The construction industry has been slow to adopt new technology. Regulatory uncertainty, data security concerns on temporary worksites, budget limitations and difficulty in estimating the return on investment are a few reasons the industry has lagged behind. Thin margins and issues such as labor shortages make getting work done more difficult. This is leading companies to begin to look more closely at technology for solutions.

While data analytics has recently gained popularity, analyzing data is not new.  Many of the techniques that are currently being discussed have been around for a long time. Why have companies recently become more interested in analyzing data? Technological advances have allowed companies to overcome some of the struggles that have made doing detailed analysis difficult and time-consuming in the past.

Going paperless

Moving data from paper notebooks and rolls of documents to a digital format has enabled companies to take a closer look at the data they’re collecting. Technological advances such as mobile devices and cloud computing have made gathering and sharing information faster than ever before. The availability of timely information in a digital format makes it possible to move beyond reporting results and allows companies to proactively use data to make predictions.
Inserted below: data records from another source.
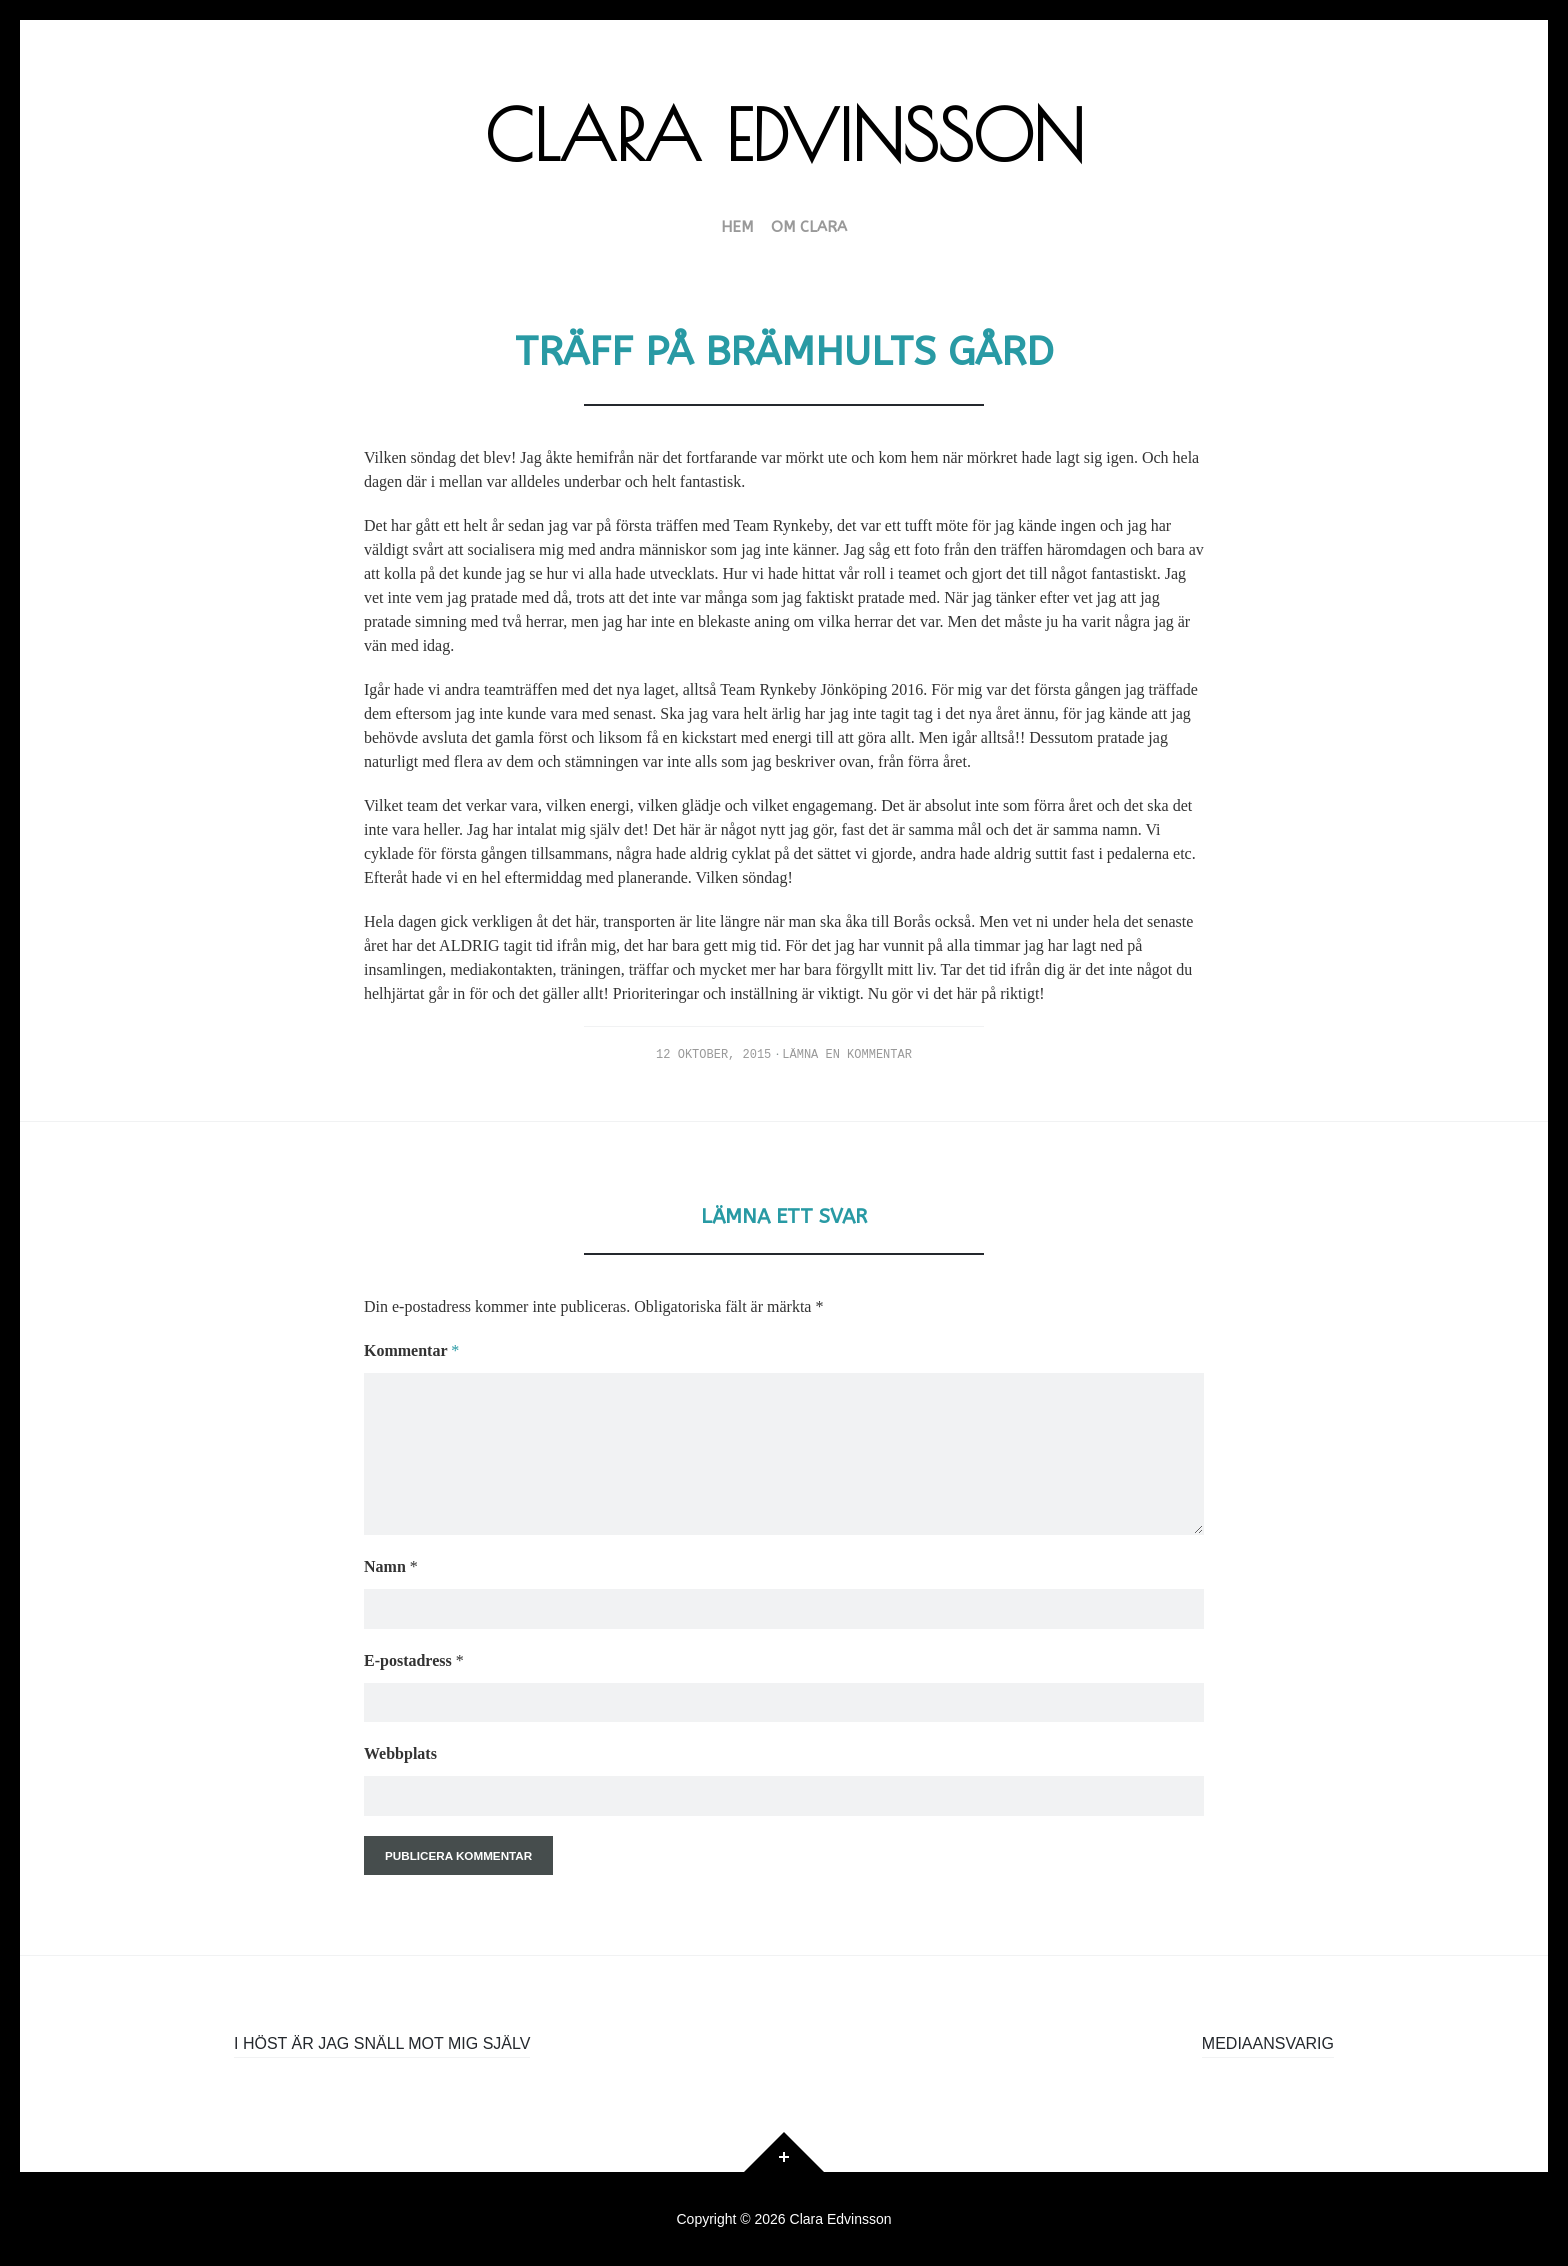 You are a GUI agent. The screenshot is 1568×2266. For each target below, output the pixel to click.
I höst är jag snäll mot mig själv (382, 2043)
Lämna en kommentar (847, 1055)
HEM (737, 228)
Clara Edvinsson (784, 135)
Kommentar (411, 1350)
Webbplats (400, 1753)
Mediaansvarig (1268, 2043)
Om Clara (809, 228)
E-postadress (414, 1660)
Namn (391, 1566) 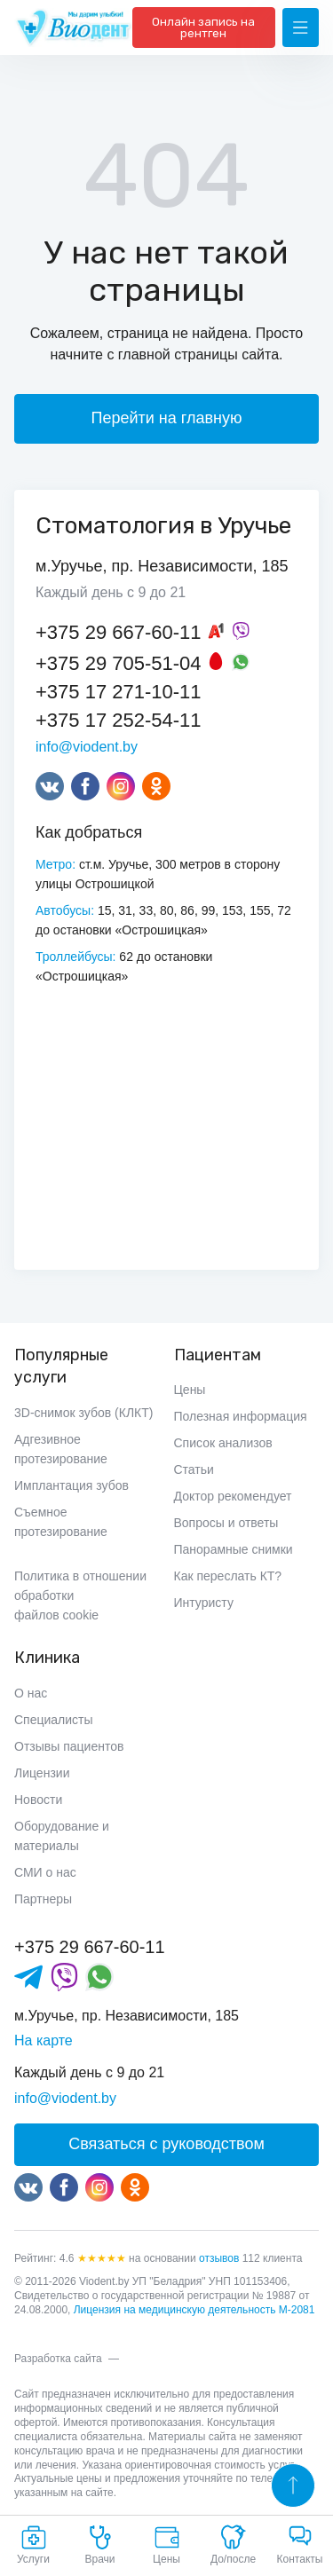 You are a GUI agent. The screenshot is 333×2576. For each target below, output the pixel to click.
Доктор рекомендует (233, 1496)
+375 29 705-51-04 (119, 663)
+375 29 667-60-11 (119, 632)
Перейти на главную (166, 418)
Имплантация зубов (71, 1485)
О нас (30, 1693)
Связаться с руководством (166, 2144)
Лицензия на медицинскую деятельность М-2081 (194, 2310)
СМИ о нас (45, 1872)
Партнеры (43, 1899)
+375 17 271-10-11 (119, 692)
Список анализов (223, 1443)
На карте (43, 2040)
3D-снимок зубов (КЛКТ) (83, 1413)
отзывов (219, 2258)
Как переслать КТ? (228, 1576)
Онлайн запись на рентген (203, 27)
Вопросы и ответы (226, 1523)
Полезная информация (240, 1416)
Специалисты (53, 1720)
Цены (190, 1390)
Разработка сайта (58, 2358)
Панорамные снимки (233, 1549)
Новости (38, 1799)
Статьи (194, 1469)
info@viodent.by (87, 746)
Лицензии (41, 1773)
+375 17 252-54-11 (119, 720)
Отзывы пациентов (68, 1746)
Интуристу (204, 1602) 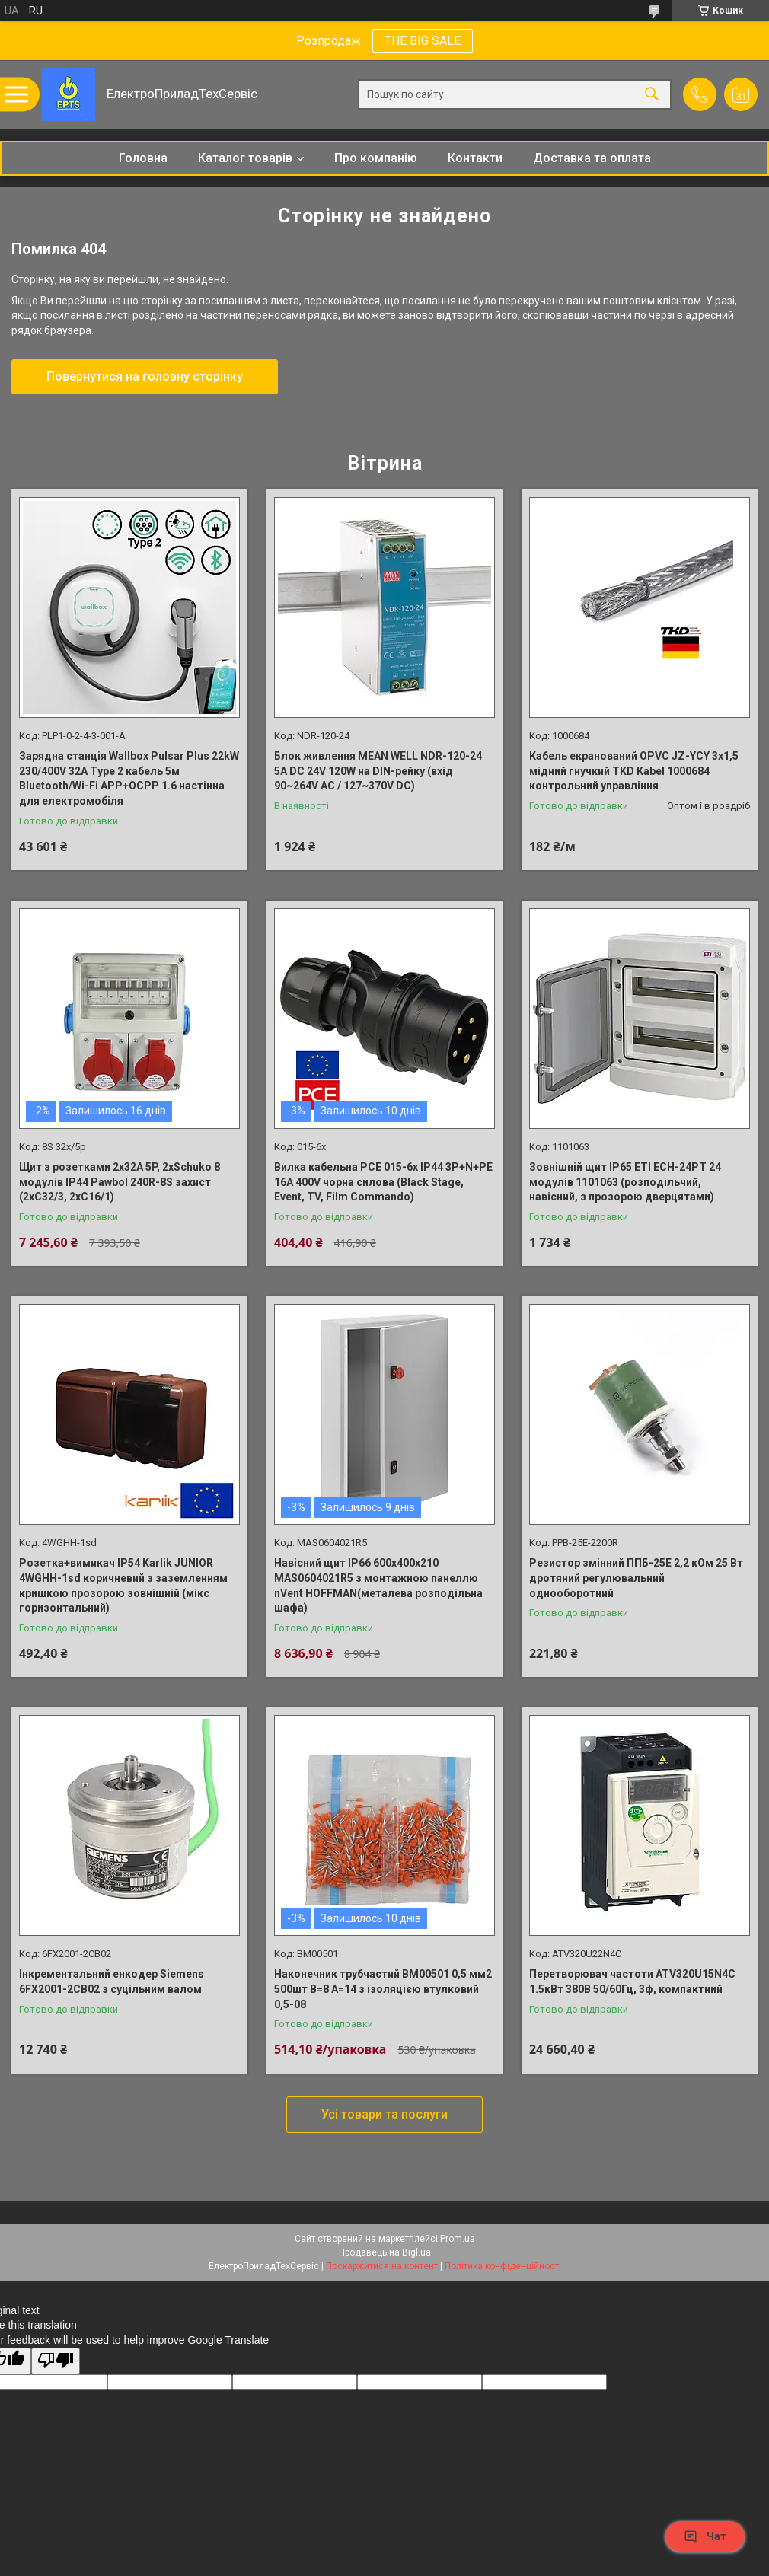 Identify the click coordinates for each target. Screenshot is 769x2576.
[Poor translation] (55, 2361)
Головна (143, 158)
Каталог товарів (245, 158)
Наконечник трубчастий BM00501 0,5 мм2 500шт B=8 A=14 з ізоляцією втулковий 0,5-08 (383, 1989)
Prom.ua (457, 2238)
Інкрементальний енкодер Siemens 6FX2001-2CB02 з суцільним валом (111, 1981)
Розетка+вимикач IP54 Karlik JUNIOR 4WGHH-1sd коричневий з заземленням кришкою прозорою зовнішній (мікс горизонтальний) (123, 1585)
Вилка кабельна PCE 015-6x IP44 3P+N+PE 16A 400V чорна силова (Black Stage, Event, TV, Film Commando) (383, 1182)
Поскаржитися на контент (382, 2266)
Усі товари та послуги (384, 2114)
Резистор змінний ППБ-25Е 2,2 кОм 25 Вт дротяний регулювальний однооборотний (636, 1578)
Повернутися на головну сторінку (144, 376)
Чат (705, 2536)
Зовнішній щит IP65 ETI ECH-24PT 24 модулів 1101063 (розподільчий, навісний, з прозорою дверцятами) (625, 1182)
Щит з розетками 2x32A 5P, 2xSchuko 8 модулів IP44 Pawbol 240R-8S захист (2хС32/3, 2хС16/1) (119, 1182)
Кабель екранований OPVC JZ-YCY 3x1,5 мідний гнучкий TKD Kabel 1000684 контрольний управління (634, 771)
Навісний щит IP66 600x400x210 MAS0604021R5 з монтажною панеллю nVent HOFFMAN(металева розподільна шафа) (378, 1585)
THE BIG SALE (422, 40)
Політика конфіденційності (503, 2266)
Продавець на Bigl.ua (385, 2252)
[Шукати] (651, 95)
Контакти (475, 158)
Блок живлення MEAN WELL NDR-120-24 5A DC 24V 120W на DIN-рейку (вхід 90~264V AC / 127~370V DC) (378, 771)
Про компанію (375, 158)
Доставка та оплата (592, 158)
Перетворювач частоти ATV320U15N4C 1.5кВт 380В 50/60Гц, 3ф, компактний (632, 1981) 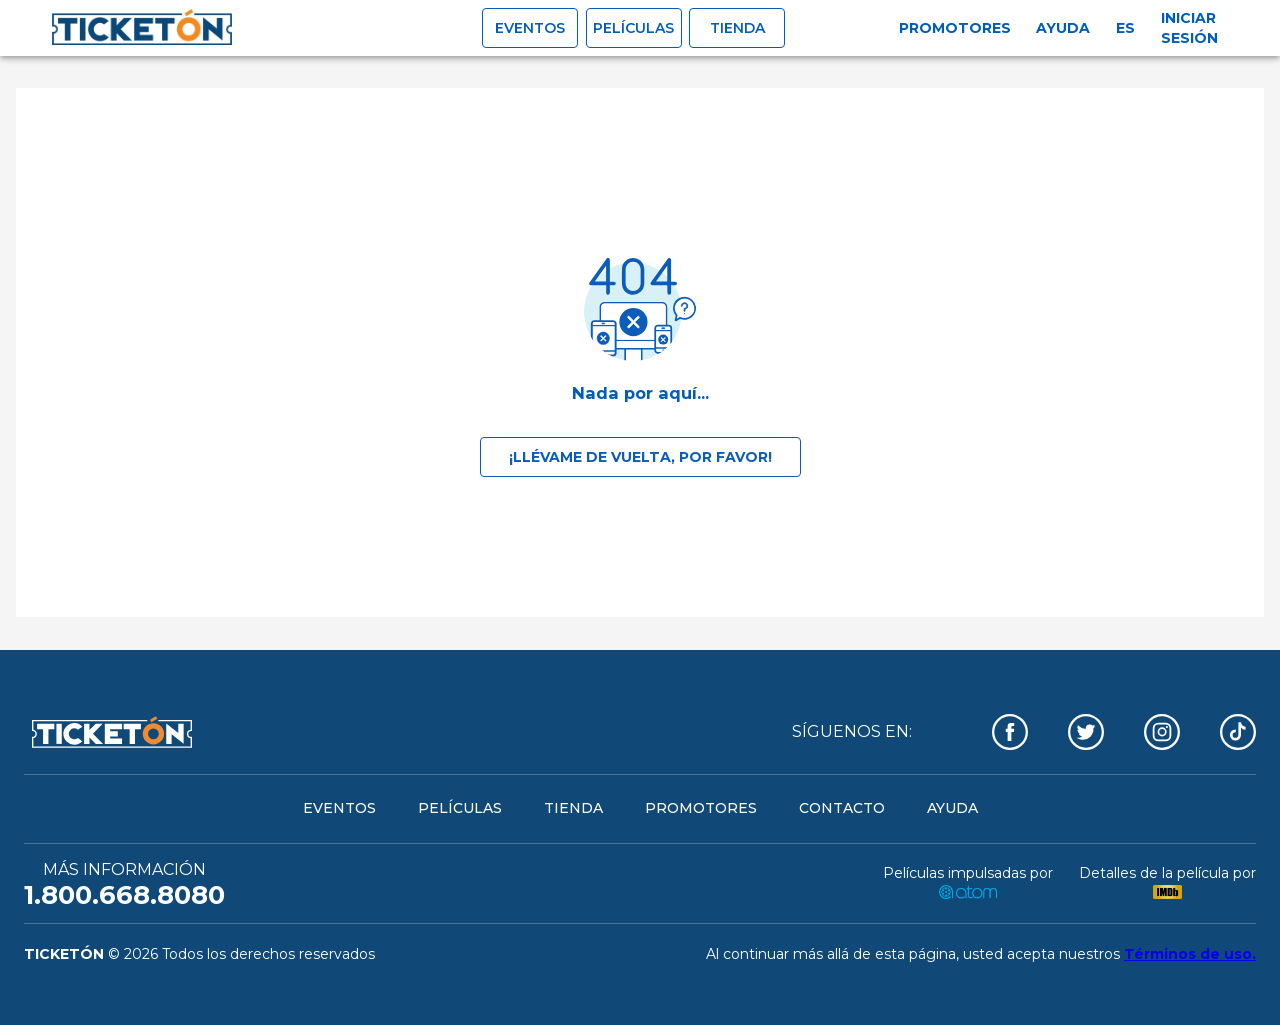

Software integration and access to data

Software integration and access to raw data also make it easier for companies to analyze their data. Data has traditionally been stuck in silos. Even if you have been using technology for things like project management and accounting, it has traditionally been a very manual process to consolidate data across departments. Software available today allows companies to integrate and share data across software platforms within their companies and with subcontractors and other external stakeholders. Even if applications do not talk directly to each other it is often possible to access the data and compile information from several sources using analytics software.

Artificial intelligence and machine learning

Advances in artificial intelligence and machine learning have allowed companies to ensure the vast amounts of data they are collecting provide meaningful results when analyzed. These technologies provide data analysts assurance that the data they are using is free of errors. Verifying data manually is nearly impossible with vast amounts of data. Artificial intelligence and machine learning provide cut down time and provide cost-effective solutions to provide assurance that the data is ready to be analyzed.

As technology continues to evolve and new technologies become available, construction companies will begin to use data analytics regularly to bid, manage jobs, and evaluate performance. Analytics will assist companies in identifying their core competencies so their limited resources can be allocated to the best work available.